Contudo, o som das correntes é ainda mais chamativo do que isso.

— Por que eu deveria parar? — pontua, andando um pouco mais para fora da sombra. — Tudo o que recebi nos últimos tempos foi dor, eu deveria cobrar um pouco do que me devem.

Mais do que as suas palavras, a sua aparência faz com que eu precise controlar os meus pensamentos. Embora a sua voz soe firme, a mulher está só pele e osso. Tem tantas correntes em torno do seu corpo que me pergunto o quanto a temiam para fazer com que fosse mantida dessa maneira.

Os cabelos longos e avermelhados escorrem por suas costas em cascatas tão bagunçadas que somente complementam o pacote maculado que é no momento.

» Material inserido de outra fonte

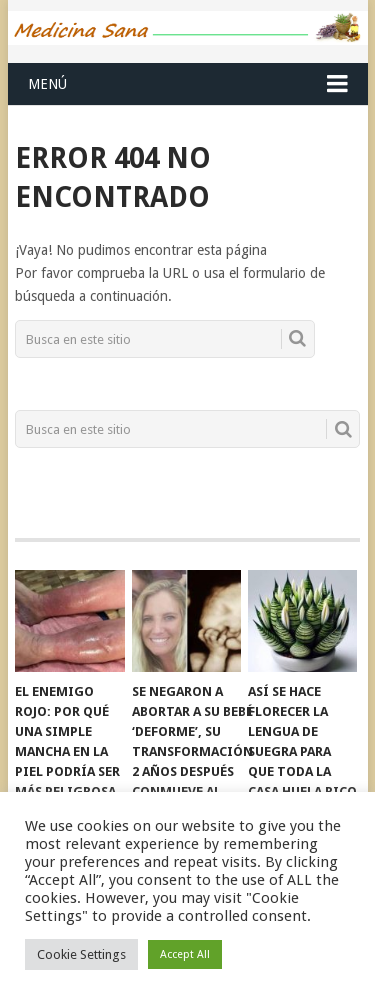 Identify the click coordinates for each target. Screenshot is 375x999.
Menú (47, 84)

Mais do que a ponta de preocupação se expondo em minha mente, experimento uma confusão ao ver a barriga grandiosa que ela tem. Nitidamente, está grávida, contudo, ainda assim, consegue emitir uma aura tão violenta.

Por que tenho essa sensação estranha rodeando o meu coração enquanto os nossos olhos demoram a se encontrar? No instante em que ela me observa diretamente, abre um sorriso grande, erguendo os braços, fazendo as correntes tilintarem mais alto.

— Você… — Antes que Lugi continue a falar, ela grita, caindo de joelhos no chão, pondo uma mão sobre a barriga, encolhendo-se em meio a sua dor e estranho minhas próprias reações quando me movo para me aproximar dela.

Impeço-a de ir completamente ao chão, auxiliando-a a deitar-se sobre ele. Vê-la se contorcendo me deixa tão irritado quanto saber que Uvtrian queria usar os nossos lobos no seu processo de acelerar a nossa evolução.

Não posso continuar ouvindo os seus gritos.